When the Jesuit-run university announced the award, William Treanor, the law school dean, said Breyer “has devoted his life to the public good” and is “a brilliant, influential and path-breaking scholar.”
He said Breyer embodied the ideals of the ethics prize as a jurist whose “opinions have been marked by thoughtfulness, balance, rigor, and a commitment to justice and liberty. He has been an eloquent and forceful champion of judicial integrity.”
In response to news of Breyer’s upcoming retirement, Kristan Hawkins, president of Students for Life Action, said her organization calls on Republicans “to fight against any nominee who ignores the science of life for the callous calculation that ending innocent lives is the price he or she must pay to get a lifetime appointment on the court.”

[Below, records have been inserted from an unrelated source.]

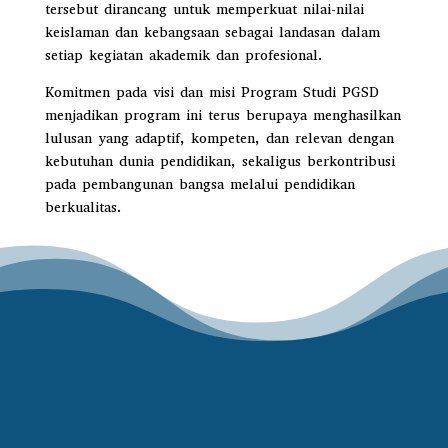
tersebut dirancang untuk memperkuat nilai-nilai
keislaman dan kebangsaan sebagai landasan dalam
setiap kegiatan akademik dan profesional.
Komitmen pada visi dan misi Program Studi PGSD
menjadikan program ini terus berupaya menghasilkan
lulusan yang adaptif, kompeten, dan relevan dengan
kebutuhan dunia pendidikan, sekaligus berkontribusi
pada pembangunan bangsa melalui pendidikan
berkualitas.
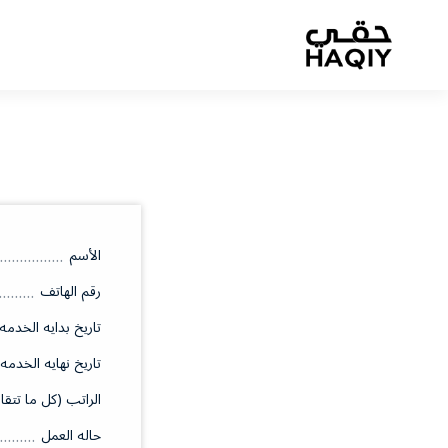
الأسم
رقم الهاتف
تاريخ بدايه الخدمه
تاريخ نهايه الخدمه
الراتب (كل ما تتقا
حاله العمل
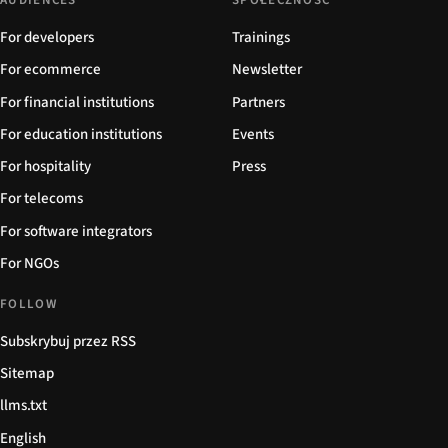
AUDIENCES
SPOŁECZNOŚĆ
For developers
Trainings
For ecommerce
Newsletter
For financial institutions
Partners
For education institutions
Events
For hospitality
Press
For telecoms
For software integrators
For NGOs
FOLLOW
Subskrybuj przez RSS
Sitemap
llms.txt
English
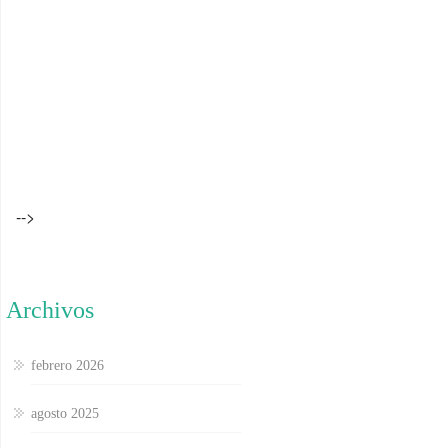
-->
Archivos
febrero 2026
agosto 2025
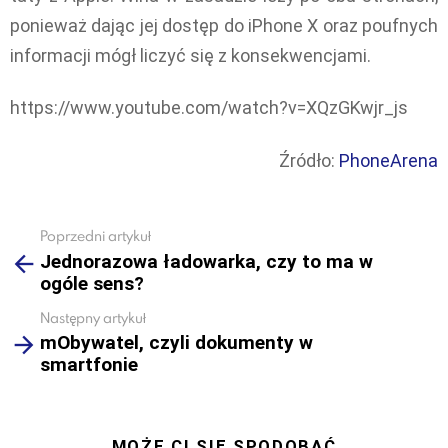
ponieważ dając jej dostęp do iPhone X oraz poufnych
informacji mógł liczyć się z konsekwencjami.
https://www.youtube.com/watch?v=XQzGKwjr_js
Źródło:
PhoneArena
Poprzedni artykuł
See
Jednorazowa ładowarka, czy to ma w
more
ogóle sens?
Następny artykuł
mObywatel, czyli dokumenty w
smartfonie
MOŻE CI SIĘ SPODOBAĆ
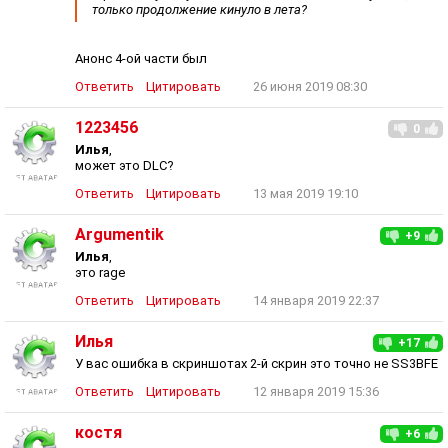
только продолжение кинуло в лета?
Анонс 4-ой части был
Ответить
Цитировать
26 июня 2019 08:30
1223456
0
Илья
,
может это DLC?
Ответить
Цитировать
13 мая 2019 19:10
Argumentik
+9
Илья
,
это rage
Ответить
Цитировать
14 января 2019 22:37
Илья
+17
У вас ошибка в скриншотах 2-й скрин это точно не SS3BFE
Ответить
Цитировать
12 января 2019 15:36
костя
+6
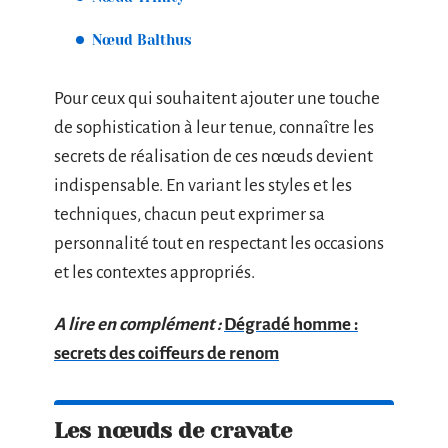
Nœud Balthus
Pour ceux qui souhaitent ajouter une touche
de sophistication à leur tenue, connaître les
secrets de réalisation de ces nœuds devient
indispensable. En variant les styles et les
techniques, chacun peut exprimer sa
personnalité tout en respectant les occasions
et les contextes appropriés.
A lire en complément :
Dégradé homme :
secrets des coiffeurs de renom
Les nœuds de cravate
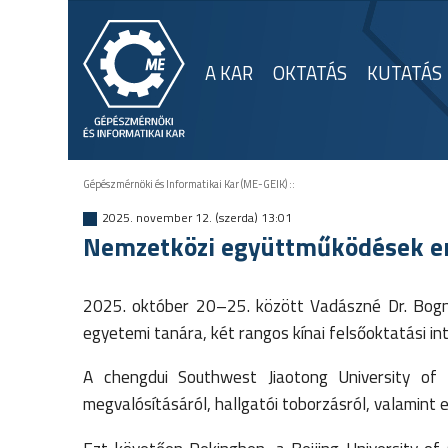
A KAR
OKTATÁS
KUTATÁS
Gépészmérnöki és Informatikai Kar (ME-GEIK)
::
2025. november 12. (szerda) 13:01
Nemzetközi együttműködések er
2025. október 20–25. között Vadászné Dr. Bogná
egyetemi tanára, két rangos kínai felsőoktatási in
A chengdui Southwest Jiaotong University o
megvalósításáról, hallgatói toborzásról, valamint 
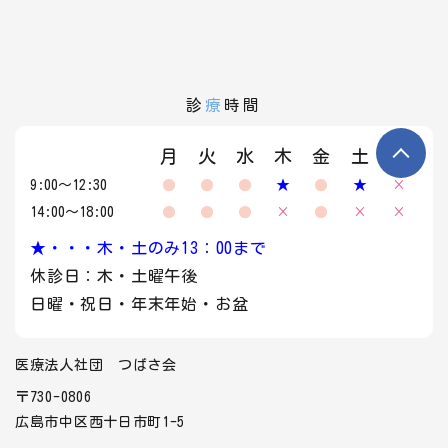
診
療
時間
月
火
水
木
金
土
日
9:00～12:30
●
●
●
★
●
★
×
14:00～18:00
●
●
●
×
●
×
×
★・・・木・土のみ13：00まで
休診日：木・土曜午後
日曜・祝日・年末年始・お盆
医療法人社団 つばさ会
〒730-0806
広島市中区西十日市町1-5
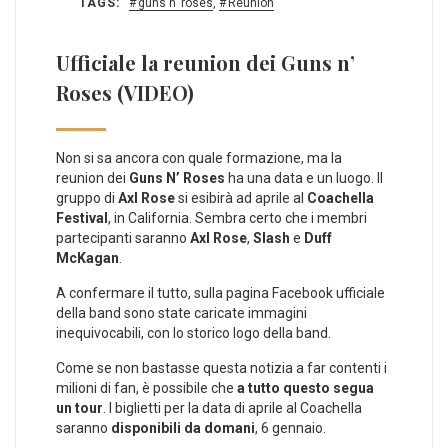
TAGS:
guns n' roses
,
Reunion
Ufficiale la reunion dei Guns n’
Roses (VIDEO)
Non si sa ancora con quale formazione, ma la
reunion dei
Guns N’ Roses
ha una data e un luogo. Il
gruppo di
Axl Rose
si esibirà ad aprile al
Coachella
Festival
, in California. Sembra certo che i membri
partecipanti saranno
Axl Rose
,
Slash
e
Duff
McKagan
.
A confermare il tutto, sulla pagina Facebook ufficiale
della band sono state caricate immagini
inequivocabili, con lo storico logo della band.
Come se non bastasse questa notizia a far contenti i
milioni di fan, è possibile che
a tutto questo segua
un tour
. I biglietti per la data di aprile al Coachella
saranno
disponibili da domani
, 6 gennaio.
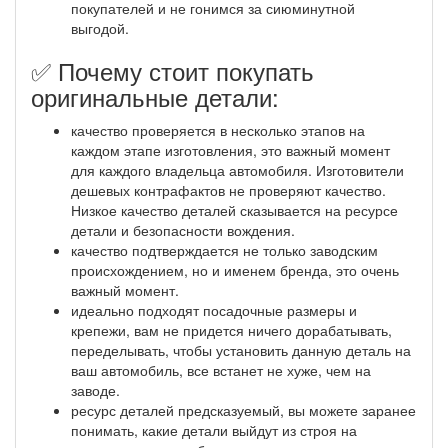
покупателей и не гонимся за сиюминутной
выгодой.
✅ Почему стоит покупать
оригинальные детали:
качество проверяется в несколько этапов на
каждом этапе изготовления, это важный момент
для каждого владельца автомобиля. Изготовители
дешевых контрафактов не проверяют качество.
Низкое качество деталей сказывается на ресурсе
детали и безопасности вождения.
качество подтверждается не только заводским
происхождением, но и именем бренда, это очень
важный момент.
идеально подходят посадочные размеры и
крепежи, вам не придется ничего дорабатывать,
переделывать, чтобы установить данную деталь на
ваш автомобиль, все встанет не хуже, чем на
заводе.
ресурс деталей предсказуемый, вы можете заранее
понимать, какие детали выйдут из строя на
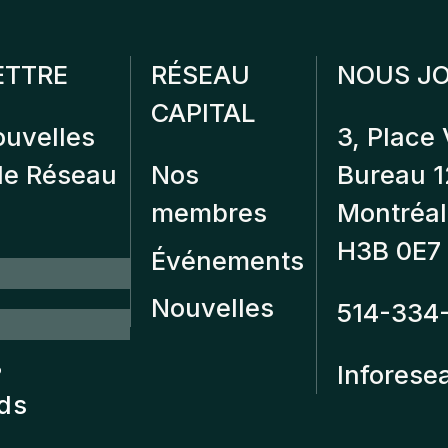
ETTRE
RÉSEAU
NOUS JO
CAPITAL
ouvelles
3, Place 
 de Réseau
Nos
Bureau 
membres
Montréal
H3B 0E7
Événements
Nouvelles
514-334
?
Inforese
nds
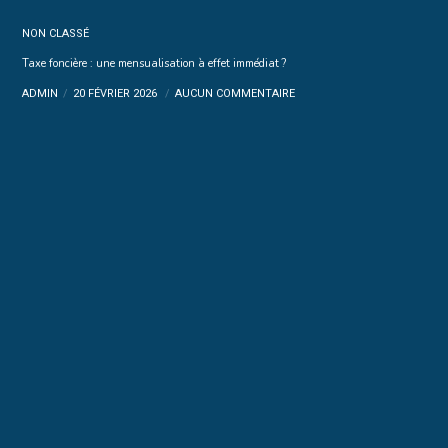
NON CLASSÉ
Taxe foncière : une mensualisation à effet immédiat ?
ADMIN
20 FÉVRIER 2026
AUCUN COMMENTAIRE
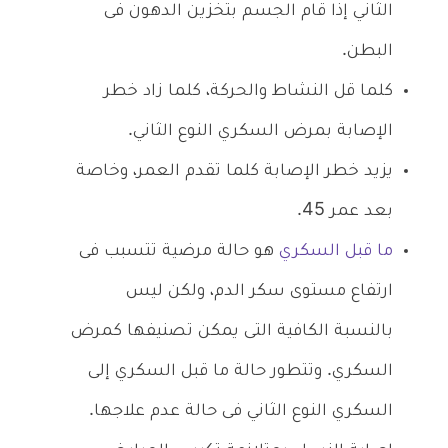
الثاني إذا قام الجسم بتخزين الدهون فى
البطن.
كلما قل النشاط والحركة، كلما زاد خطر
الإصابة بمرض السكري النوع الثاني.
يزيد خطر الإصابة كلما تقدم العمر، وخاصة
بعد عمر 45.
ما قبل السكري
هو حالة مرضية تتسبب فى
ارتفاع مستوى سكر الدم، ولكن ليس
بالنسبة الكافية التى يمكن تصنيفها كمرض
السكري. وتتطور حالة ما قبل السكري إلى
السكري النوع الثاني فى حالة عدم علاجها.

Before his years on the bench of the nation’s high court, Breyer was chief judge of the 1st U.S. Circuit Court of Appeals in Boston. His nomination to the Supreme Court had the support of Senate Democrats and Republicans but the pro-life advocacy group, the National Right to Life Committee, was critical of it.
“It is perfectly clear that Breyer will take an expansive view of ‘abortion rights,”’ said National Right to Life legislative director Douglas Johnson at the time.
Breyer’s wife, three children and other family members attended the Rose Garden ceremony in 1994 where Clinton introduced the judge as a consensus-builder and an insightful leader who would help unite the court to speak “with a clear voice.”